Newer offerings include albóndigas, meatballs turned luscious in a stew of tomatoes and sofrito, and nubs of pork burnished and worthy of trading like coins, alongside tostones that rank among the city's best.

Margarita's, 915 Avenue Saint John (Prospect Avenue), the Bronx; 347-270-5541; no website.

9. Playground

Playground was once a karaoke bar, and even at an early hour, the black-and-red dining room still has a slouchy, late-night feel. The chef, Sudarat Yingyong, known as Sue, cooked alongside her husband, Sompoch Siribongkoch, until he died three years ago. She was born in Bangkok but her family comes from the Isan region of northeastern Thailand, which is the menu's beating heart.

Nothing is understated, nothing held back. Dishes might come strewn with staunchly funky bamboo shoots, black yolks of century eggs or raw red weaver-ant larvae, a delicacy in Thailand, where prices for the grubs sometimes outstrip those of pork and beef. When the waitress asks if you want it spicy, do not try to show off. Know that on a scale of 1 to 10, 5 verges on nuclear.
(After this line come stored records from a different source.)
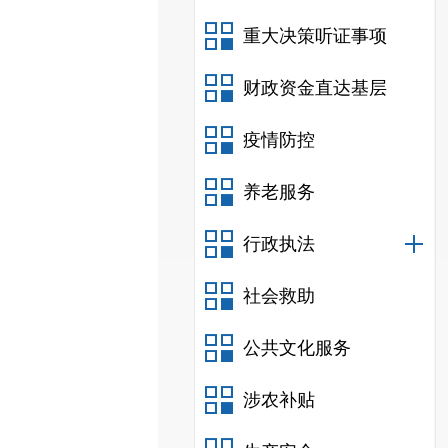
重大决策听证事项
财政资金直达基层
疫情防控
养老服务
行政执法
社会救助
公共文化服务
涉农补贴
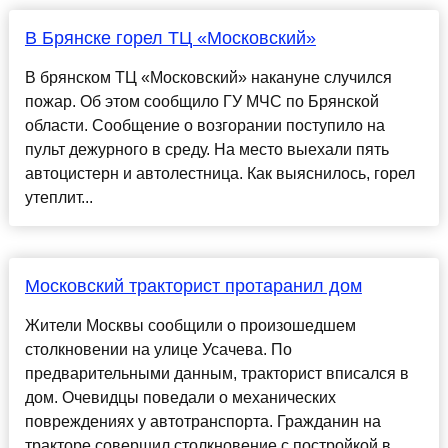
В Брянске горел ТЦ «Московский»
В брянском ТЦ «Московский» накануне случился
пожар. Об этом сообщило ГУ МЧС по Брянской
области. Сообщение о возгорании поступило на
пульт дежурного в среду. На место выехали пять
автоцистерн и автолестница. Как выяснилось, горел
утеплит...
Московский тракторист протаранил дом
Жители Москвы сообщили о произошедшем
столкновении на улице Усачева. По
предварительными данным, тракторист вписался в
дом. Очевидцы поведали о механических
повреждениях у автотранспорта. Гражданин на
тракторе совершил столкновение с постройкой в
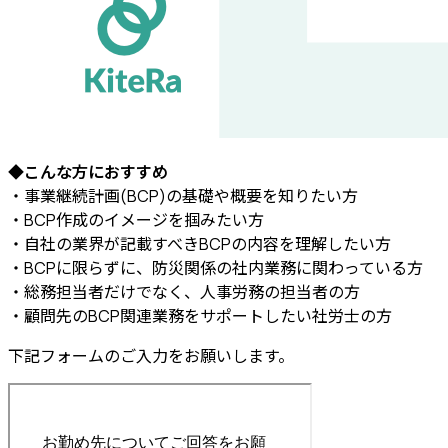
◆こんな方におすすめ
・事業継続計画(BCP)の基礎や概要を知りたい方
・BCP作成のイメージを掴みたい方
・自社の業界が記載すべきBCPの内容を理解したい方
・BCPに限らずに、防災関係の社内業務に関わっている方
・総務担当者だけでなく、人事労務の担当者の方
・顧問先のBCP関連業務をサポートしたい社労士の方
下記フォームのご入力をお願いします。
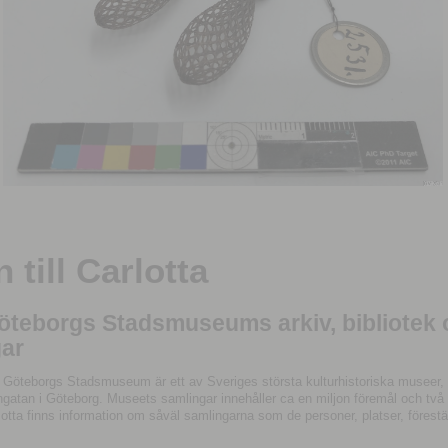
till Carlotta
Göteborgs Stadsmuseums arkiv, bibliotek
ar
 Göteborgs Stadsmuseum är ett av Sveriges största kulturhistoriska museer, 
tan i Göteborg. Museets samlingar innehåller ca en miljon föremål och två mil
otta finns information om såväl samlingarna som de personer, platser, förestä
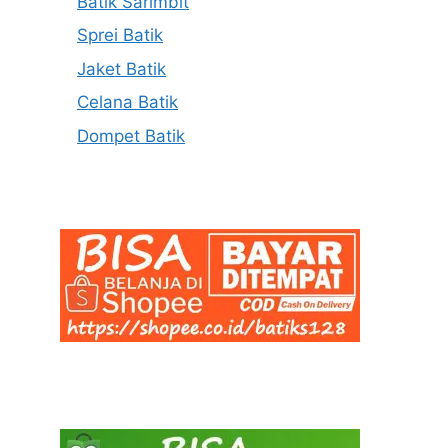
Batik Sarimbit
Sprei Batik
Jaket Batik
Celana Batik
Dompet Batik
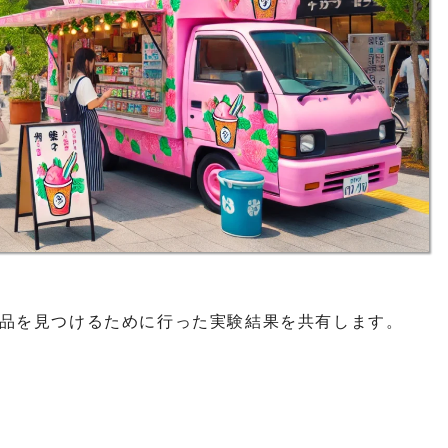
品を見つけるために行った実験結果を共有します。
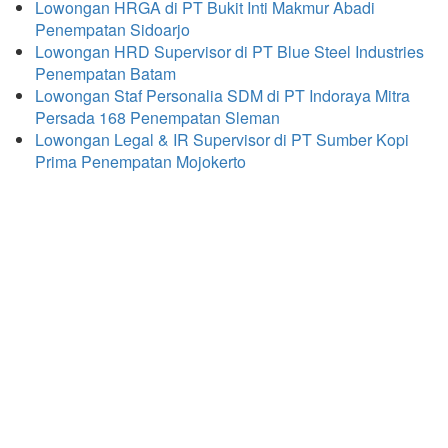
Lowongan HRGA di PT Bukit Inti Makmur Abadi
Penempatan Sidoarjo
Lowongan HRD Supervisor di PT Blue Steel Industries
Penempatan Batam
Lowongan Staf Personalia SDM di PT Indoraya Mitra
Persada 168 Penempatan Sleman
Lowongan Legal & IR Supervisor di PT Sumber Kopi
Prima Penempatan Mojokerto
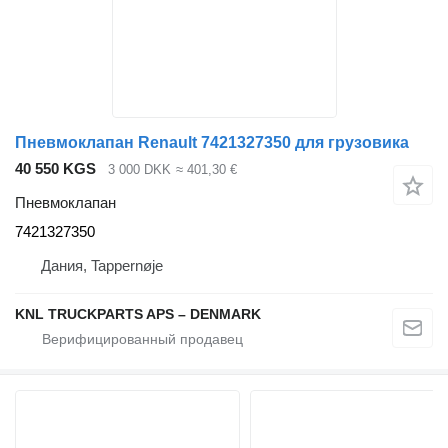
Пневмоклапан Renault 7421327350 для грузовика
40 550 KGS
3 000 DKK
≈ 401,30 €
Пневмоклапан
7421327350
Дания, Tappernøje
KNL TRUCKPARTS APS – DENMARK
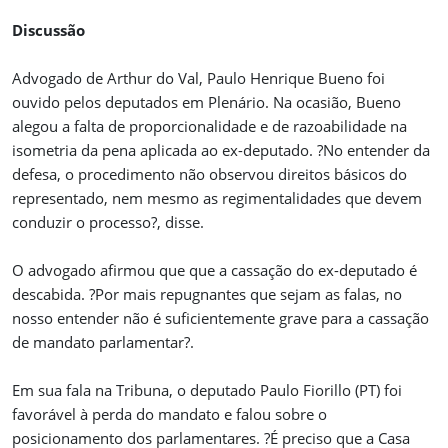
Discussão
Advogado de Arthur do Val, Paulo Henrique Bueno foi
ouvido pelos deputados em Plenário. Na ocasião, Bueno
alegou a falta de proporcionalidade e de razoabilidade na
isometria da pena aplicada ao ex-deputado. ?No entender da
defesa, o procedimento não observou direitos básicos do
representado, nem mesmo as regimentalidades que devem
conduzir o processo?, disse.
O advogado afirmou que que a cassação do ex-deputado é
descabida. ?Por mais repugnantes que sejam as falas, no
nosso entender não é suficientemente grave para a cassação
de mandato parlamentar?.
Em sua fala na Tribuna, o deputado Paulo Fiorillo (PT) foi
favorável à perda do mandato e falou sobre o
posicionamento dos parlamentares. ?É preciso que a Casa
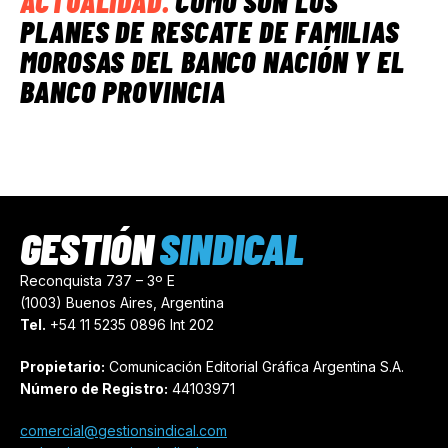
ACTUALIDAD
.
CÓMO SON LOS
PLANES DE RESCATE DE FAMILIAS
MOROSAS DEL BANCO NACIÓN Y EL
BANCO PROVINCIA
GESTIÓN
SINDICAL
Reconquista 737 – 3º E
(1003) Buenos Aires, Argentina
Tel.
+54 11 5235 0896 Int 202
Propietario:
Comunicación Editorial Gráfica Argentina S.A.
Número de Registro:
44103971
comercial@gestionsindical.com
Playground, 71-30 Roosevelt Ave. (72nd Street), Queens; 718-779-7912; no website.

10. Neerob

The steam table is deep at this restaurant half devoted to Bangladeshi food - whole fish gilded in turmeric; pink hard-boiled eggs nesting in a creamy mix of rice and moong dal; black mashes of kali jira seeds with a soul-shucking streak of mustard oil - and half to US fried chicken.

The owner, Mohammed Rahman (known as Khokon), opened the original Neerob in 2009, on the Bronx street called Bangla Bazaar, and the fried-chicken joint two years ago, a few blocks away; after a split with a business partner, he made the two one.

The Bangladeshi dishes are unlabeled, but the patient staff will explain. Chicken roast is not roasted but left to seethe quietly in a pan of sweet-hot masala.

The crunch of tiny bones is shutki, sun-dried fish, broken down just enough to turn fluffy. Mustard oil is a steady drumbeat. The chilies multiply. The room may be freezing in winter, the lights glaring, but a sign in the corner says, "Enjoy the little things," and I know it is right.

Neerob at Packsun Halal Chicken, 2160 Westchester Ave. (Castle Hill Avenue), the Bronx; 718-822-8777; no website.